Samstag, 14. August 2010

Geloven in het Leven - die 3JS für die Niederlande

Die Niederländer haben ihre Teilnehmer für den Eurovision Song Contest 2011 bereits nominiert, und zwar entschied sich die TROS für das Trio 3JS. Dies wurde von vielen Fans mittlerweile enthusiastisch begrüßt (ich mit einbeschlossen), andere wiederum fragen sich entsetzt, wie sich diese Musiker so einem albernen Spektakel wie dem ESC hingeben können. Grund für ihre Zusage ist ihre Wahrnehmung, dass neuerdings nicht mehr irgendwelche schrägen Nummern, sondern endlich wieder die Lieder und die Musik im Vordergrund stehen.

Am 08. August 2010 sind sie trotz vollen Terminkalenders für den Radio 2 Zomerhit Award per Helikopter an den Strand von Sint-Laureins in Westende (Belgien) geflogen und haben dort für die
B.O.Studio’s ein Interview gegeben. In diesem sympathischen und unterhaltsamen Interview geht es ausschließlich um ihre Teilnahme am Contest im nächsten Jahr, ich habe es daher im Anschluss an das Video ins Deutsche übersetzt.



Reporter
: Jaap de Witte, Jan Dulles und Jaap Kwaakmann, bekannt als die 3JS, kommen – wie vom Himmel gefallen – aus den Niederlanden, und zwar von der Gay-Pride – habe ich gehört…?

Jan Dulles
: Nein, wir waren nicht auf der Gay-Pride, da waren unsere Kollegen Nick und Simon, wir sind darüber hinweggeflogen.
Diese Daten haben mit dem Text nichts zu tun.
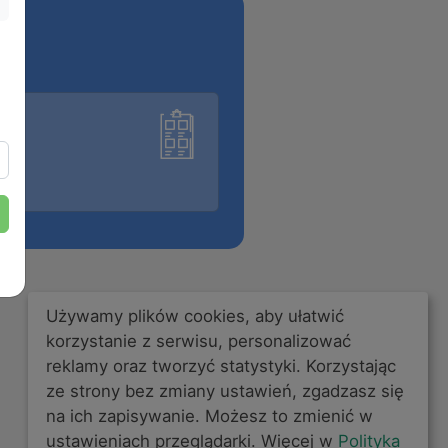
Używamy plików cookies, aby ułatwić
korzystanie z serwisu, personalizować
reklamy oraz tworzyć statystyki. Korzystając
ze strony bez zmiany ustawień, zgadzasz się
na ich zapisywanie. Możesz to zmienić w
ustawieniach przeglądarki. Więcej w
Polityka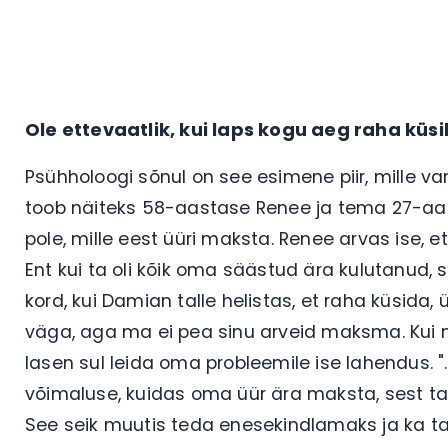
Ole ettevaatlik, kui laps kogu aeg raha küsi
Psühholoogi sõnul on see esimene piir, mille 
toob näiteks 58-aastase Renee ja tema 27-aast
pole, mille eest üüri maksta. Renee arvas ise, et
Ent kui ta oli kõik oma säästud ära kulutanud,
kord, kui Damian talle helistas, et raha küsida
väga, aga ma ei pea sinu arveid maksma. Kui m
lasen sul leida oma probleemile ise lahendus. "
võimaluse, kuidas oma üür ära maksta, sest tal 
See seik muutis teda enesekindlamaks ja ka 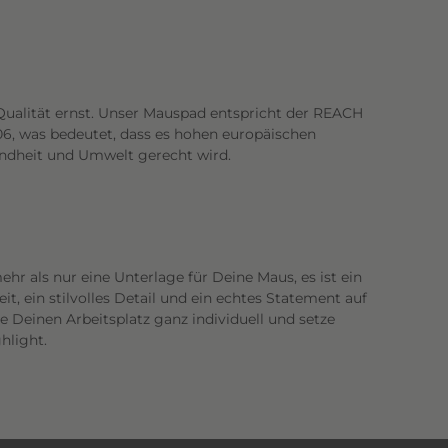
ualität ernst. Unser Mauspad entspricht der REACH
06, was bedeutet, dass es hohen europäischen
ndheit und Umwelt gerecht wird.
hr als nur eine Unterlage für Deine Maus, es ist ein
t, ein stilvolles Detail und ein echtes Statement auf
e Deinen Arbeitsplatz ganz individuell und setze
hlight.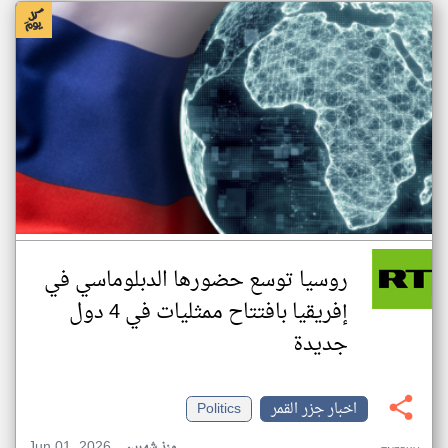
روسيا توسع حضورها الدبلوماسي في
إفريقيا بافتتاح ممثليات في 4 دول
جديدة
اخبار جزر القمر
Politics
Jun 01, 2026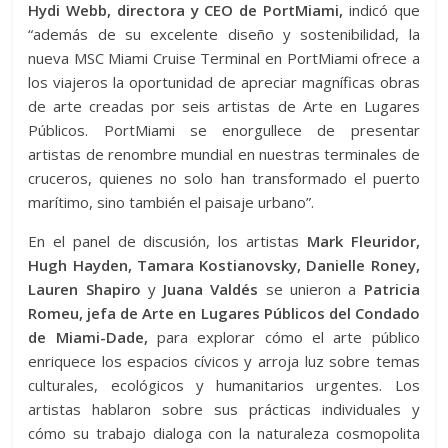
Hydi Webb, directora y CEO de PortMiami,
indicó que
“además de su excelente diseño y sostenibilidad, la
nueva MSC Miami Cruise Terminal en PortMiami ofrece a
los viajeros la oportunidad de apreciar magníficas obras
de arte creadas por seis artistas de Arte en Lugares
Públicos. PortMiami se enorgullece de presentar
artistas de renombre mundial en nuestras terminales de
cruceros, quienes no solo han transformado el puerto
marítimo, sino también el paisaje urbano”.
En el panel de discusión, los artistas
Mark Fleuridor,
Hugh Hayden, Tamara Kostianovsky, Danielle Roney,
Lauren Shapiro
y
Juana Valdés
se unieron a
Patricia
Romeu, jefa de Arte en Lugares Públicos del Condado
de Miami-Dade,
para explorar cómo el arte público
enriquece los espacios cívicos y arroja luz sobre temas
culturales, ecológicos y humanitarios urgentes. Los
artistas hablaron sobre sus prácticas individuales y
cómo su trabajo dialoga con la naturaleza cosmopolita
Wir hatten keine Zeit dahin zu gehen, aber eigentlich sind wir auch lieber hier [in Belgien].

Reporter
: Ihr werdet zum Eurovision Song Contest gehen, wo ihr dann mit der großen weiten Welt konfrontiert werdet, aber was ist nun eure wirkliche Motivation, da mit zu machen?

Jan Dulles
: Wir möchten einfach das ganze Spektakel mal mitmachen. Es schauen 135 Millionen Menschen zu, es scheint ein ungeheuerliches Spektakel zu sein, nun ja, ihr wisst es ja eigentlich besser als wir… Wir möchten nächstes Mal dabei sein und dort ein schönes Lied von uns präsentieren.

Reporter
: Die Niederländer sind wegen der jahrelangen schlechten Resultate mittlerweile ziemlich müde vom Contest, müsst ihr jetzt das Vaterland retten?

Jaap Kwaakmann
: So lautet der Auftrag, aber damit können wir uns nicht beschäftigen, dann würde die Last zu schwer werden. Man muss von dem ausgehen, was man kann und will. Wenn man alle externen Faktoren wie Meinungen und Kritik mit einbeziehen würde, das wäre wie beim Fußball, da gäbe es dann auf einmal in den Niederlanden 80 Millionen Coaches, die es alle besser wissen. So ist es ja auch schon beim ESC, aberdarauf können wir uns nicht einlassen.

Reporter
: Jeder Musiker hat doch als Teilnehmer des ESC einen Plan, ihr geht sicherlich nicht nur hin, weil die TROS es gerne möchte, was ist euer wirkliches Ziel? Und richtet sich euere Zielsetzung auf den inländischen oder ausländischen Markt?

Jaap de Witte
: Inländischer Markt und Belgien, unsere Ambitionen gehen nicht darüber hinaus.

Reporter
: Es wird gesagt, dass ihr auf jeden Fall auf Niederländisch singen werdet…?

Jan Dulles
: Nun, das steht noch nicht fest. Wir werden 5 Lieder schreiben und einige Melodien, die wir schreiben, erfordern nun mal einfach einen englischen Text. Wir wollen auf keinen Fall jetzt schon versprechen, dass es ein niederländisches Lied werden wird.

Reporter
: Ich habe mir sagen lassen, dass eure Lieder im Ausland geschrieben werden sollen, und zwar in Frankreich. Wann wird das geschehen?

Jaap de Witte
: Das wird im Oktober und November sein. Wir haben in beiden Monaten eine Woche dafür reserviert. Wir hoffen, in dieser Zeit die Lieder fertig zu stellen, vielleicht sogar noch mehr, aber für die Vorentscheidung werden es 5 Lieder sein.

Reporter
: Ist es euer Anliegen, in diesen 5 Liedern dem Publikum euer gesamtes Repertoire und euer Können anzubieten und vorzuführen?

Jaap Kwaakmann
: Das wäre schön, aber da muss man sehen, was dabei herauskommt. Es ist natürlich das Bestreben, eine Art Zusammenstellung verschiedener Genres abzuliefern, von Ballade zu einer Up-Tempo-Nummer, so dass es eine echte Auswahlmöglichkeit gibt. So ist unser Plan, wie es letztendlich wird, daran müssen wir jetzt hart arbeiten.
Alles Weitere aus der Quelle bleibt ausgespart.